We used combinations of the following categories as the surface expressions of tense, aspect, and modality. We refer to the categories as the categories of tense, aspect, and modality.

1. all combinations of {present tense, past tense}, {progressive, non-progressive}, and {perfect, non-perfect} (8 categories)

2. imperative mood (1 category) 3. auxiliary verbs ({present tense, past tense} of "be able to", {present tense, past tense} of "be

going to", {present tense, past tense} of "be to", "can", "could", and {present tense, past tense} of "have to", "had better", "may", "might", "must", "need", "ought", "shall", "should", "used to", "will", and "would") (21 categories) 4. noun phrases (one category) 5. participial constructions (one category) 6. verb ellipses (one category) 7. interjections or greeting sentences (one category)

We used 800 sentences extracted from a corpus1 containing 40,198 sentences for the evaluation. We calculated the accuracy rates of six translation systems on the market and our new translation systems and examined the error patterns in the results.

The six translation systems were the latest of leading translation system companies as of October 2003.

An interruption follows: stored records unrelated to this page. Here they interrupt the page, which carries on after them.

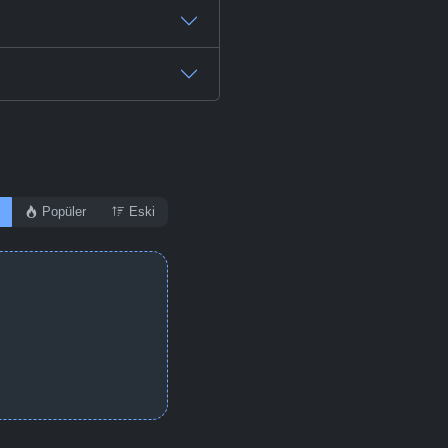
Popüler
Eski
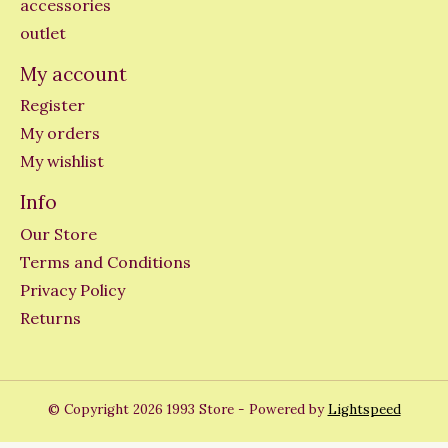
accessories
outlet
My account
Register
My orders
My wishlist
Info
Our Store
Terms and Conditions
Privacy Policy
Returns
© Copyright 2026 1993 Store - Powered by
Lightspeed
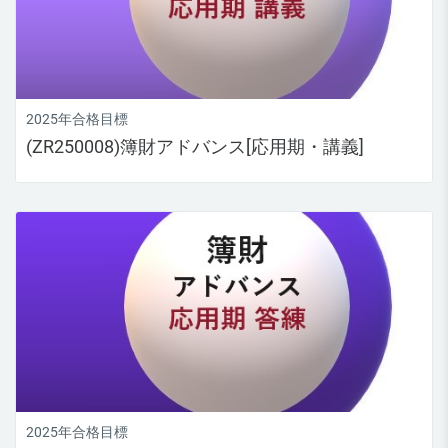
2025年合格目標
(ZR250008)簿財アドバンス[応用期・講義]
2025年合格目標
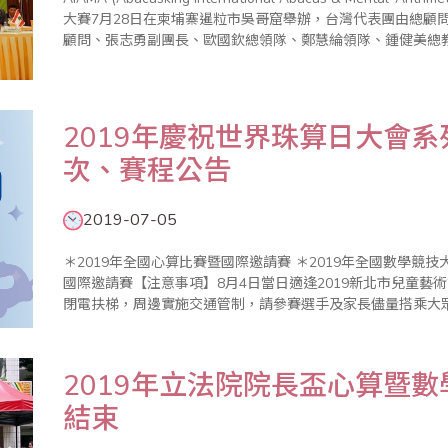
大賽7月28日在柬埔寨暹粒市吳哥窟舉辦，台灣代表團由總顧
顧問、張志勇副團長、歐國欽總領隊、鄭慧綸領隊、鍾健美總
名參與盛會。 代表團行前承蒙外..
2019年慶祝世界珠算日大會
次、賽程公告
2019-07-05
＊2019年全國心算比賽暨國際邀請賽 ＊2019年全國數學競技大賽暨國際觀摩賽 ＊2019年全國珠算比賽暨
國際邀請賽【注意事項】8月4日當日適逢2019新北市兒童藝
閉電扶梯，周邊實施交通管制，請參賽選手及家長儘量搭乘大
府公告：「2019新北市兒童藝術節」8/4將舉辦歡樂變裝大遊
2019年立法院院長盃心算暨
結束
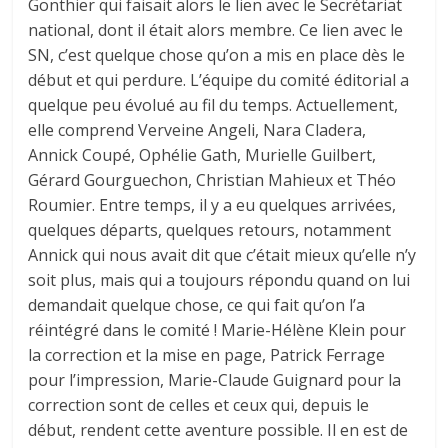
Gonthier qui faisait alors le lien avec le Secrétariat
national, dont il était alors membre. Ce lien avec le
SN, c’est quelque chose qu’on a mis en place dès le
début et qui perdure. L’équipe du comité éditorial a
quelque peu évolué au fil du temps. Actuellement,
elle comprend Verveine Angeli, Nara Cladera,
Annick Coupé, Ophélie Gath, Murielle Guilbert,
Gérard Gourguechon, Christian Mahieux et Théo
Roumier. Entre temps, il y a eu quelques arrivées,
quelques départs, quelques retours, notamment
Annick qui nous avait dit que c’était mieux qu’elle n’y
soit plus, mais qui a toujours répondu quand on lui
demandait quelque chose, ce qui fait qu’on l’a
réintégré dans le comité ! Marie-Hélène Klein pour
la correction et la mise en page, Patrick Ferrage
pour l’impression, Marie-Claude Guignard pour la
correction sont de celles et ceux qui, depuis le
début, rendent cette aventure possible. Il en est de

Our systems for translating tense, aspect, and modality are based on support vector machines (SVMs) (Murata et al., 2001).2 They translate Japanese tense, aspect, and modality expressions into English. They detect categories of tense, aspect, and modality previously defined from English expressions. The categories are detected as a categorization problem by SVMs (Cristianini and Shawe-Taylor, 2000; Kudoh, 2000). However, an SVM can handle only two categories at a time. Therefore, we used a pairwise method in addition to the SVM to handle more than two categories (Moreira and Mayoraz, 1998). As training sentences, we used the sentences remaining after eliminating the 800 evaluation sentences from the 40,198-sentence corpus.

We used two feature sets for the machine learning.

? Feature Set 1 This set consisted of 1- to 10-gram strings at the ends of the input Japanese sentences, e.g., shinai (do not), shinakatta (did not).

? Feature Set 2 This set consisted of all of the morphemes in each of the input sentences, e.g., kyou (today), watashi (I), wa (topic-marker particle), hashiru (run).

1 This corpus was made in our previous studies (Murata et al., 2002b; Murata et al., 2005). 2 We found that support vector machines were more accurate than other kinds of machine learning methods such as the decision-list method and maximum entropy method (Murata et al., 2001). In addition, the use of support vector machines has been found to be effective in many studies (Taira and Haruno, 2001; Kudo and Matsumoto, 2000; Nakagawa et al., 2001; Murata et al., 2002a). Therefore, we used support vector machines in our translation systems. The detailed parameter settings we used are described in our previous paper (Murata et al., 2001).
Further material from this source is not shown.